Rsync Backup System [7]: Current System

So it has proved desirable to return to making backups from a remote server connected over a network. This is currently a separate computer in our setup of computers, but we plan to integrate it into one of the existing computers (the one that is used mainly to play media) since we have determined the backup task does not use many resources and because this computer can be easily restarted to detect the backup disk when inserted.

Since last time in this series when the use of the rsync daemon was preferred in the backup client as compared with SSH which had proved unreliable, the rsync daemon was set up and tested on a computer and it worked well. It is therefore being put in to all the systems that get backed up regularly. Once it is installed as a service then it stays running in the background all the time. Each client has to have the backupuser user account in place and ACLs set to allow this user read only access to all files and folders. The server also has this account set up and is logged in with it during the backup, although strictly speaking these steps are unnecessary as there is no need to have a specific backup user on the backup server since it isn’t authenticating that against the client. When we use the rsync daemon as the remote client, it handles the access automatically with the specified module and we set a read only parameter to limit the access that it has to the source path, which is essentially what we previously have set up the backupuser account for on clients.

Here is our rsyncd.conf file again:

uid = 1001
gid = 1001
pid file = /var/run/rsyncd.pid
lock file = /var/run/rsync.lock
log file = /var/log/rsync.log

[backupuser]
path = /home/folder
comment = some string
read only = true
timeout = 300

This is a fairly straightforward file – there are many other parameters that can be set but this one handles the basics. At the top the uid and gid specify the user account on the computer running the daemon that will perform the backup, which in this case 1001 represents the backupuser account. The next three lines are all specifying some core files that the daemon uses. We don’t know much about them except the log file parameter, which ensures a log file is kept on the client that is running the daemon. This file by default contains mainly only error messages, which in our case has proved very useful because in our first trial rsync daemon backup of a system, several thousand files were not backed up and we could quickly check what was happening by looking in this log without having to churn through the much fuller log generated on the backup server. It turned out these were nearly all web browser cache files, in which case we assume Mozilla has designed Firefox to deny the usual read permissions to the files/folders. There were about 8 files that should have been backed up and we need to check our permissions settings because the ACLs should have allowed backupuser access to these.
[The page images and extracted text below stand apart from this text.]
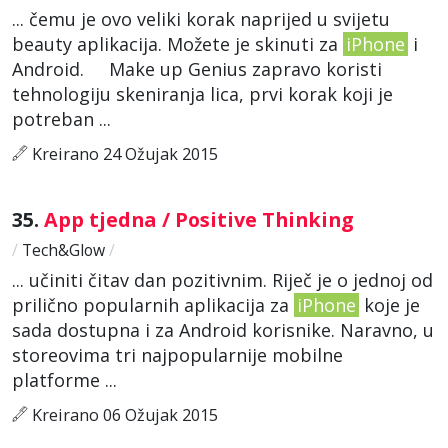
... čemu je ovo veliki korak naprijed u svijetu
beauty aplikacija. Možete je skinuti za
iPhone
i
Android. Make up Genius zapravo koristi
tehnologiju skeniranja lica, prvi korak koji je
potreban ...
Kreirano 24 Ožujak 2015
35.
App tjedna / Positive Thinking
/
Tech&Glow
/
... učiniti čitav dan pozitivnim. Riječ je o jednoj od
prilično popularnih aplikacija za
iPhone
koje je
sada dostupna i za Android korisnike. Naravno, u
storeovima tri najpopularnije mobilne
platforme ...
Kreirano 06 Ožujak 2015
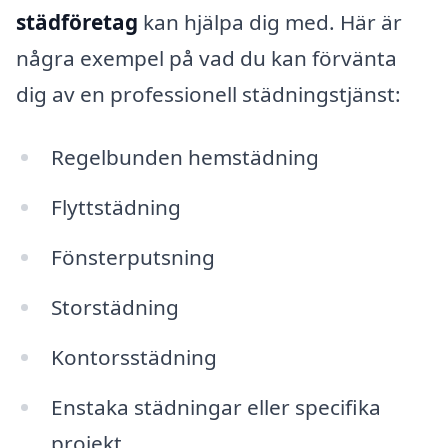
städföretag
kan hjälpa dig med. Här är
några exempel på vad du kan förvänta
dig av en professionell städningstjänst:
Regelbunden hemstädning
Flyttstädning
Fönsterputsning
Storstädning
Kontorsstädning
Enstaka städningar eller specifika
projekt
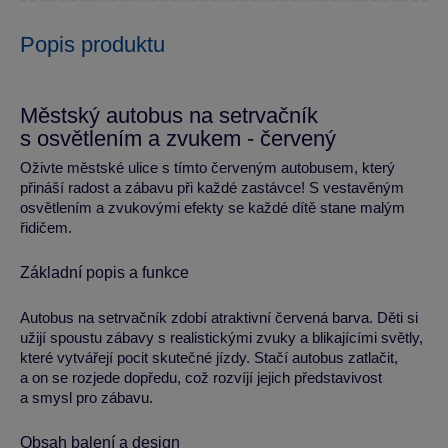
Popis produktu
Městský autobus na setrvačník
s osvětlením a zvukem - červený
Oživte městské ulice s tímto červeným autobusem, který
přináší radost a zábavu při každé zastávce! S vestavěným
osvětlením a zvukovými efekty se každé dítě stane malým
řidičem.
Základní popis a funkce
Autobus na setrvačník zdobí atraktivní červená barva. Děti si
užijí spoustu zábavy s realistickými zvuky a blikajícími světly,
které vytvářejí pocit skutečné jízdy. Stačí autobus zatlačit,
a on se rozjede dopředu, což rozvíjí jejich představivost
a smysl pro zábavu.
Obsah balení a design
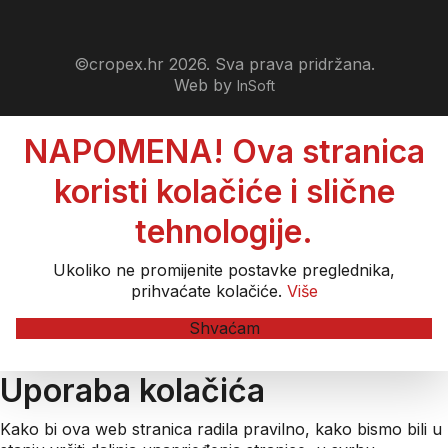
©cropex.hr 2026. Sva prava pridržana.
Web by
InSoft
NAPOMENA! Ova stranica
koristi kolačiće i slične
tehnologije.
Ukoliko ne promijenite postavke preglednika,
prihvaćate kolačiće.
Više
Shvaćam
Uporaba kolačića
Kako bi ova web stranica radila pravilno, kako bismo bili u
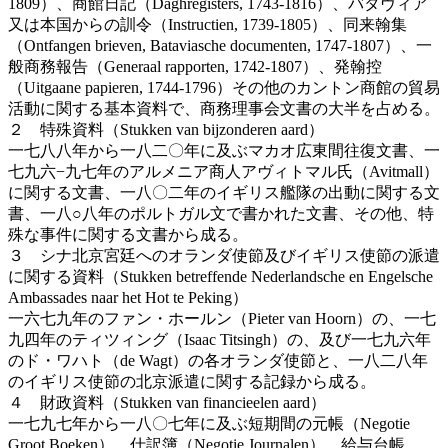
1809）、商館日記（Daghregisters, 1743-1816）、バタヴィア
又は本国からの訓令（Instructien, 1739-1805）、同来翰集
（Ontfangen brieven, Bataviasche documenten, 1747-1807）、一
般商務報告（Generaal rapporten, 1742-1807）、発翰控
（Uitgaane papieren, 1744-1796）その他のカントン商館の貿易
活動に関する基本資料で、商務理事会文書の大半を占める。
２ 特殊資料（Stukken van bijzonderen aard）
一七八八年から一八二〇年に及ぶマカオ広東間往復文書、一
七九六−九七年のアルメニア商人アヴィトマル氏（Avitmall）
に関する文書、一八〇二年のイギリス艦隊の出動に関する文
書、一八○八年のポルトガル文で書かれた文書、その他、特
殊な事件に関する文書から成る。
３ シナ北京宮廷へのオランダ使節及びイギリス使節の派遣
に関する資料（Stukken betreffende Nederlandsche en Engelsche
Ambassades naar het Hot te Peking）
一六七九年のファン・ホールン（Pieter van Hoorn）の、一七
九四年のティツィング（Isaac Titsingh）の、及び一七九六年
のド・ワハト（de Wagt）の各オランダ使節と、一八二八年
のイギリス使節の北京派遣に関する記録から成る。
４ 財政資料（Stukken van financieelen aard）
一七九七年から一八〇七年に及ぶ短期間の元帳（Negotie
Groot Boeken）、仕訳簿（Negotie Journalen）、給与台帳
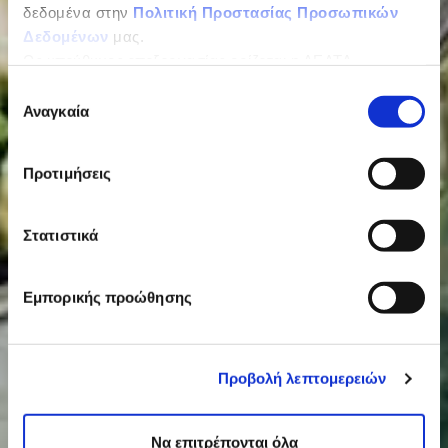
δεδομένα στην
Πολιτική Προστασίας Προσωπικών
Δεδομένων
μας.
Ως υπεύθυνος επεξεργασίας ορίζεται η ΔΕΛΤΑ
ΤΡΟΦΙΜΑ ΜΟΝΟΠΡΟΣΩΠΗ Α.Ε.
Επιλογή
Αναγκαία
συγκατάθεσης
Προτιμήσεις
Στατιστικά
Εμπορικής προώθησης
Προβολή λεπτομερειών
Να επιτρέπονται όλα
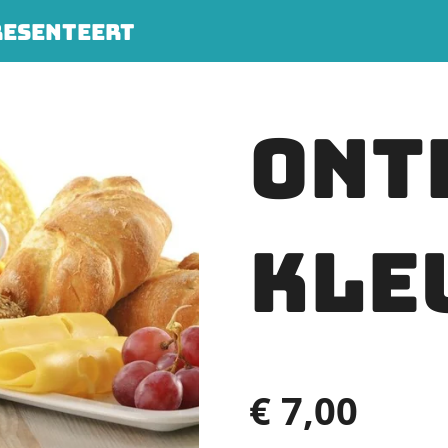
RESENTEERT
Ont
kle
€ 7,00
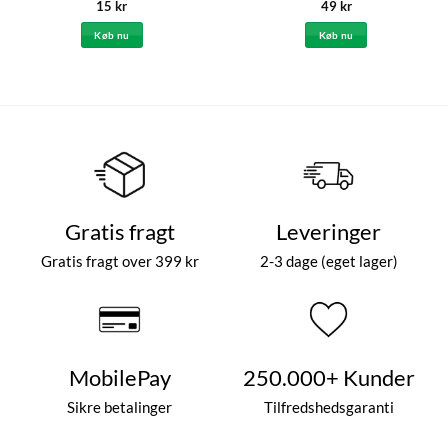
15
kr
49
kr
Køb nu
Køb nu
Gratis fragt
Leveringer
Gratis fragt over 399 kr
2-3 dage (eget lager)
MobilePay
250.000+ Kunder
Sikre betalinger
Tilfredshedsgaranti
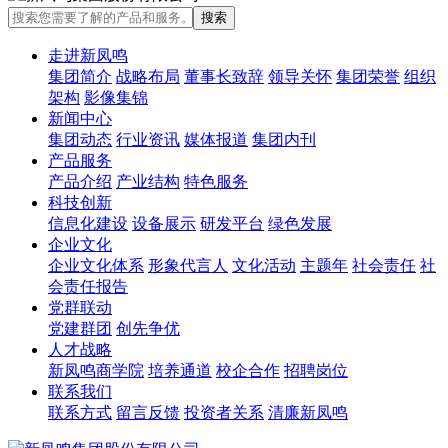
走进新凤鸣
集团简介
战略布局
董事长致辞
领导关怀
集团荣誉
组织
架构
影像集锦
新闻中心
集团动态
行业资讯
媒体报道
集团内刊
产品服务
产品介绍
产业结构
特色服务
科技创新
信息化建设
设备展示
研发平台
绿色发展
企业文化
企业文化体系
形象代言人
文化活动
主题年
社会责任
社
会责任报告
党群联动
党建群团
创先争优
人才战略
新凤鸣商学院
培养通道
校企合作
招聘岗位
联系我们
联系方式
留言反馈
投资者关系
清廉新凤鸣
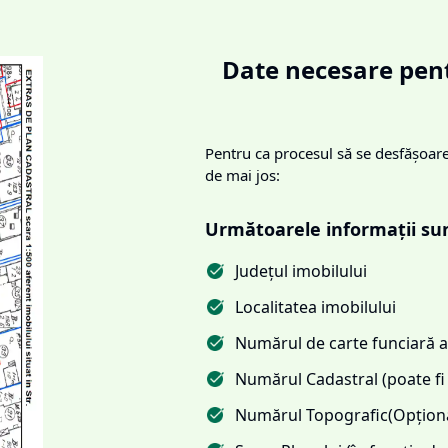
Date necesare pent
Pentru ca procesul să se desfășoare 
de mai jos:
Următoarele informații su
Județul imobilului
Localitatea imobilului
Numărul de carte funciară al
Numărul Cadastral (poate fi 
Numărul Topografic(Opționa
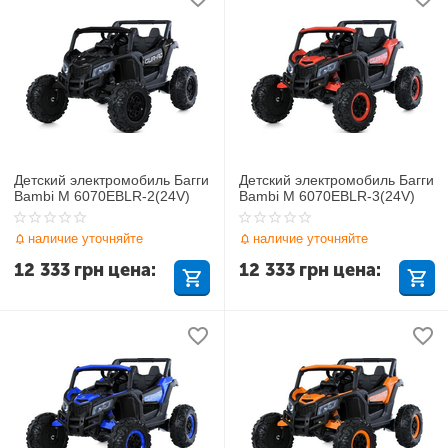
Детский электромобиль Багги
Детский электромобиль Багги
Bambi M 6070EBLR-2(24V)
Bambi M 6070EBLR-3(24V)
наличие уточняйте
наличие уточняйте
12 333
грн
цена:
12 333
грн
цена:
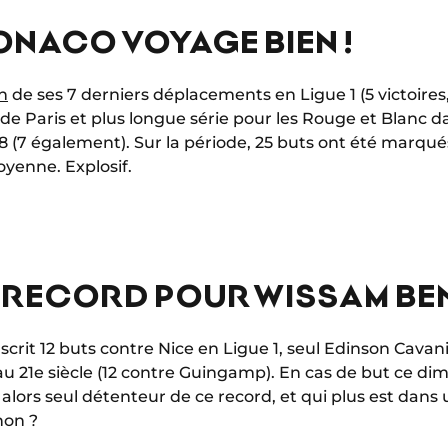
 MONACO VOYAGE BIEN !
n
de ses 7 derniers déplacements en Ligue 1 (5 victoires, 
 Paris et plus longue série pour les Rouge et Blanc dan
 (7 également). Sur la période, 25 buts ont été marqué
oyenne. Explosif.
 RECORD POUR WISSAM BE
scrit 12 buts contre Nice en Ligue 1, seul Edinson Cavani
e au 21e siècle (12 contre Guingamp). En cas de but ce 
 alors seul détenteur de ce record, et qui plus est dans 
non ?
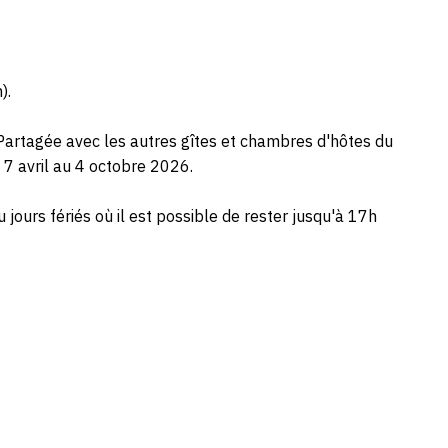
).
 Partagée avec les autres gîtes et chambres d'hôtes du
 7 avril au 4 octobre 2026.
jours fériés où il est possible de rester jusqu'à 17h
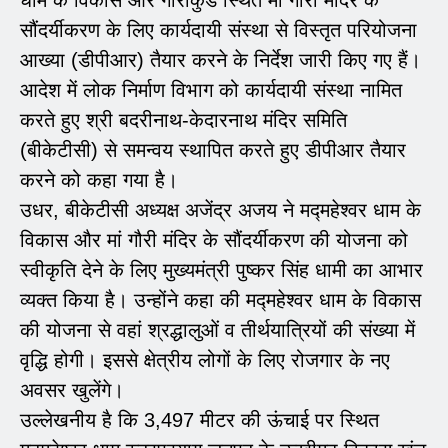
सौंदर्यीकरण के लिए कार्यदायी संस्था से विस्तृत परियोजना
आख्या (डीपीआर) तैयार करने के निर्देश जारी किए गए हैं।
आदेश में लोक निर्माण विभाग को कार्यदायी संस्था नामित
करते हुए श्री बदरीनाथ-केदारनाथ मंदिर समिति
(बीकेटीसी) से समन्वय स्थापित करते हुए डीपीआर तैयार
करने को कहा गया है।
उधर, बीकेटीसी अध्यक्ष अजेंद्र अजय ने मद्महेश्वर धाम के
विकास और मां गौरी मंदिर के सौंदर्यीकरण की योजना को
स्वीकृति देने के लिए मुख्यमंत्री पुष्कर सिंह धामी का आभार
व्यक्त किया है। उन्होंने कहा की मद्महेश्वर धाम के विकास
की योजना से वहां श्रद्धालुओं व तीर्थयात्रियों की संख्या में
वृद्धि होगी। इससे क्षेत्रीय लोगों के लिए रोजगार के नए
अवसर खुलेंगे।
उल्लेखनीय है कि 3,497 मीटर की ऊंचाई पर स्थित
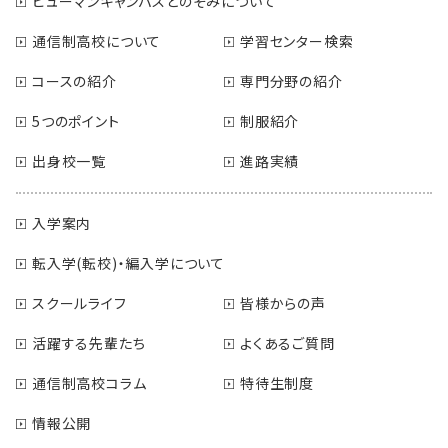
ヒューマンキャンパスとのぞみについて
通信制高校について
学習センター検索
コースの紹介
専門分野の紹介
5つのポイント
制服紹介
出身校一覧
進路実績
入学案内
転入学(転校)・編入学について
スクールライフ
皆様からの声
活躍する先輩たち
よくあるご質問
通信制高校コラム
特待生制度
情報公開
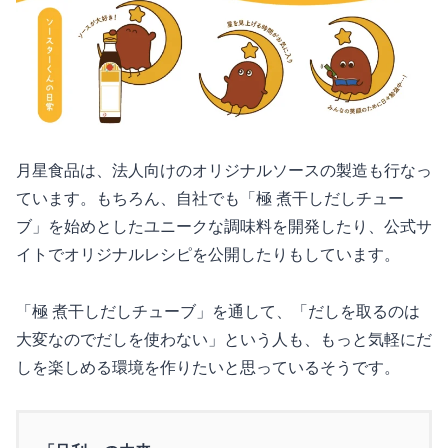
月星食品は、法人向けのオリジナルソースの製造も行なっ
ています。もちろん、自社でも「極 煮干しだしチュー
ブ」を始めとしたユニークな調味料を開発したり、公式サ
イトでオリジナルレシピを公開したりもしています。
「極 煮干しだしチューブ」を通して、「だしを取るのは
大変なのでだしを使わない」という人も、もっと気軽にだ
しを楽しめる環境を作りたいと思っているそうです。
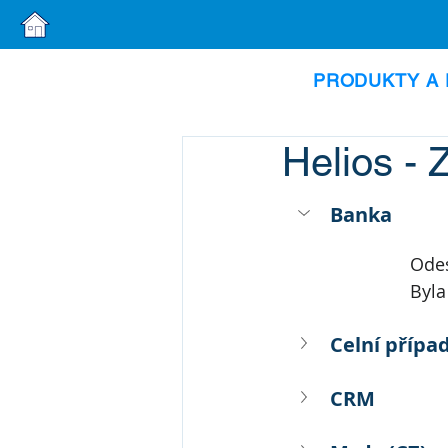
PRODUKTY A 
Helios -
Banka
Odes
Byla
Celní přípa
CRM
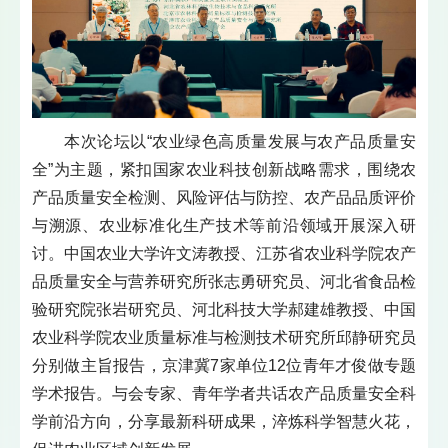
本次论坛以“农业绿色高质量发展与农产品质量安
全”为主题，紧扣国家农业科技创新战略需求，围绕农
产品质量安全检测、风险评估与防控、农产品品质评价
与溯源、农业标准化生产技术等前沿领域开展深入研
讨。中国农业大学许文涛教授、江苏省农业科学院农产
品质量安全与营养研究所张志勇研究员、河北省食品检
验研究院张岩研究员、河北科技大学郝建雄教授、中国
农业科学院农业质量标准与检测技术研究所邱静研究员
分别做主旨报告，京津冀7家单位12位青年才俊做专题
学术报告。与会专家、青年学者共话农产品质量安全科
学前沿方向，分享最新科研成果，淬炼科学智慧火花，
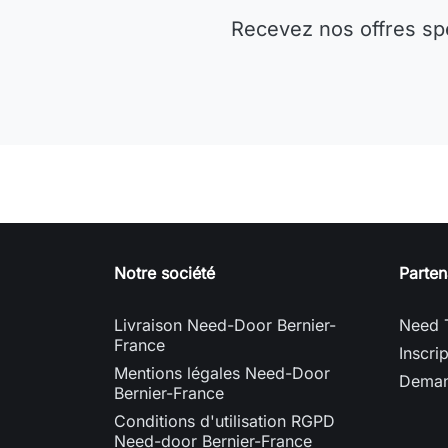
Recevez nos offres sp
Notre société
Parten
Livraison Need-Door Bernier-
Need 
France
Inscri
Mentions légales Need-Door
Deman
Bernier-France
Conditions d'utilisation RGPD
Need-door Bernier-France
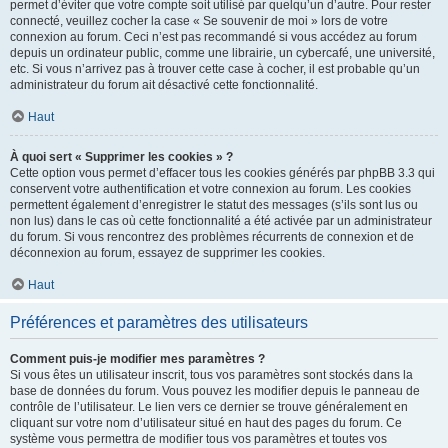
permet d’éviter que votre compte soit utilisé par quelqu’un d’autre. Pour rester
connecté, veuillez cocher la case « Se souvenir de moi » lors de votre
connexion au forum. Ceci n’est pas recommandé si vous accédez au forum
depuis un ordinateur public, comme une librairie, un cybercafé, une université,
etc. Si vous n’arrivez pas à trouver cette case à cocher, il est probable qu’un
administrateur du forum ait désactivé cette fonctionnalité.
Haut
À quoi sert « Supprimer les cookies » ?
Cette option vous permet d’effacer tous les cookies générés par phpBB 3.3 qui
conservent votre authentification et votre connexion au forum. Les cookies
permettent également d’enregistrer le statut des messages (s’ils sont lus ou
non lus) dans le cas où cette fonctionnalité a été activée par un administrateur
du forum. Si vous rencontrez des problèmes récurrents de connexion et de
déconnexion au forum, essayez de supprimer les cookies.
Haut
Préférences et paramètres des utilisateurs
Comment puis-je modifier mes paramètres ?
Si vous êtes un utilisateur inscrit, tous vos paramètres sont stockés dans la
base de données du forum. Vous pouvez les modifier depuis le panneau de
contrôle de l’utilisateur. Le lien vers ce dernier se trouve généralement en
cliquant sur votre nom d’utilisateur situé en haut des pages du forum. Ce
système vous permettra de modifier tous vos paramètres et toutes vos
The last section in our rsyncd.conf file is the module. In the design of the rsync daemon, there can be one or several modules specified. When a module name is passed in the rsync command (the source parameter which as shown below is the part that reads rsync://a.b.c.d/module), rsyncd looks up the section in its conf file and reads out the parameters specified. There are a lot of possible parameters many of which experienced rsync users will recognise from the command line parameters for rsync itself. In our case these are fairly simple, the key ones are the source path and the read only parameter set to true to ensure there is no possibility of any source file being changed/deleted. Once the conf file has been put in place and rsync is installed, the next steps (on Debian) are to start the rsync service with systemctl start rsync and then enable it for automatic start at system init with systemctl enable rsync.

The rsync command is a little different in its form, reflecting the changed connection type, and will typically look something like this:

rsync -arXvz –progress –delete rsync://a.b.c.d/module /mnt/backup/dir –log-file=/home/backupuser/rsyncYYYYMMDD.log –log-file-format “|compname|%f|%M|%l|%b|%o|%U”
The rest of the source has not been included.